Il y a une telle suffisance dans ce livre sur le plan intellectuel comme moral que vous pouvez craindre le pire. Qui n’a pas lu tel ou tel livre essentiel indiqué en bas de page est un moins que rien, un borné. Je dois décidément l’être, même si je ne le clame pas sur tous les toits. J’aurais au moins enrichi mon vocabulaire. Peut-être que vous aussi ? Épanorthose, muthos, nomos, métalepse, hyper-interruption, hyperonyme, aposiopèse, désobédience, épistémé, atopique et héterotopique, paronomases, éthonomie, alhétique, bathmologie (sic Roland Barthes), malproprisme, etc. Que pourrais-je ajouter à des expressions telles que redoublement mimétique, puissance dysphorique, schéma actantiel, sinon qu’elles sont d’une beauté troublante et d’un pathétique intellectuel narrativisant. Votre seule chance de survie dans le monde de Johan Faerber ? Devenir hypercontemporain(e), l’auteur faisant ici référence à Monique Wittig qui n’est pour rien dans notre affaire. Aucune chance de trouver un(e) hyperbol(e) dans ce tableau.
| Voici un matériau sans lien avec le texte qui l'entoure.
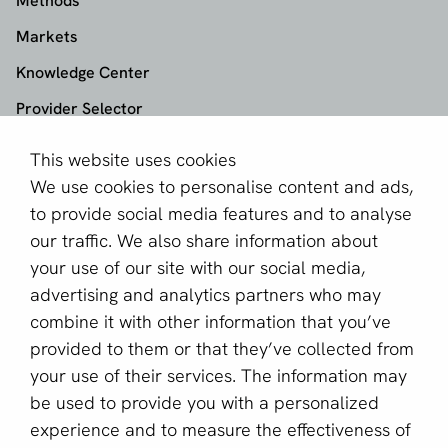
Methods
Markets
Knowledge Center
Provider Selector
This website uses cookies
aboutPayments
We use cookies to personalise content and ads,
About us
to provide social media features and to analyse
Become a partner
our traffic. We also share information about
your use of our site with our social media,
Sign up for our newsletter
advertising and analytics partners who may
combine it with other information that you’ve
Email *
provided to them or that they’ve collected from
your use of their services. The information may
be used to provide you with a personalized
This site is protected by reCAPTCHA and the Google
experience and to measure the effectiveness of
Privacy Policy
and
Terms of Service
apply.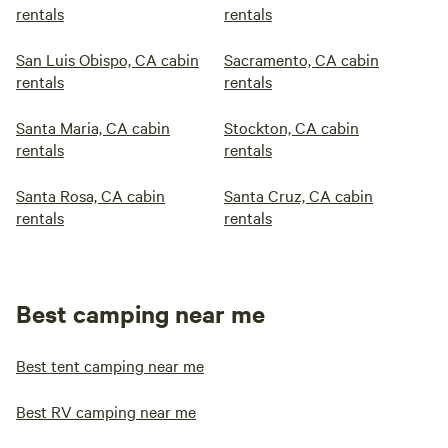
rentals
rentals
San Luis Obispo, CA cabin
Sacramento, CA cabin
rentals
rentals
Santa Maria, CA cabin
Stockton, CA cabin
rentals
rentals
Santa Rosa, CA cabin
Santa Cruz, CA cabin
rentals
rentals
Best camping near me
Best tent camping near me
Best RV camping near me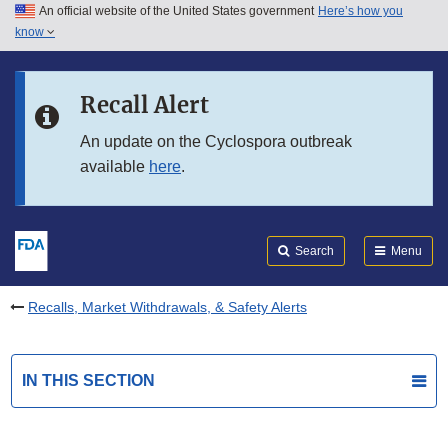
An official website of the United States government
Here’s how you
Skip to main content
know
Search
Submit
FDA
Skip to FDA Search
Recall Alert
Skip to in this section menu
An update on the Cyclospora outbreak
available
here
.
Skip to footer links
Search
Menu
Recalls, Market Withdrawals, & Safety Alerts
IN THIS SECTION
Que pensez-vous encore de ce passage riche de sens, p. 110 ? « Corollaire de la précédente figure, la métalepse poursuit l’onde de choc épistémique et morale en proposant cette fois une hyper-interruption : briser la chaîne de représentations en cours d’exécution par une incursion ou une excursion dans le royaume de la fiction. A ce titre, la métalepse, dite métalepse de l’auteur, met en lumière dans la rhétorique le pacte narratif que la société scelle avec ses citoyens : c’est l’action majeure de la parlure de l’engagisme, on l’aura deviné sans peine. La métalepse s’offre comme la grande figure de la transgression narrative : le franchissement du seuil. Parce qu’on ne peut plus faire comme s’il ne se passait rien. »
Et ce n’est pas tout. Les signifiants et les signifiés, des années 70, ça vous dit quelque chose ? Le maoïsme de l’époque (dont il n’est évidemment pas question ici), rien non plus ? Pourtant, vous devriez car des groupuscules que j’ai connus, la règle de l’exclusion pour déviance politique a généré plus de groupuscules encore jusqu’à arriver à l’individu individuel, dirait Johan Faerber. Impossible alors de diviser plus. Nous y sommes presque. Là, c’est oui ou non, blanc ou noir, dedans ou dehors, pur ou impur, vous n’avez pas d’échappatoire. Militer c’est survivre, assure-t-il, et j’ai bien peur à ce régime que nous soyons nombreux à n’avoir aucun avenir ! Moi le premier.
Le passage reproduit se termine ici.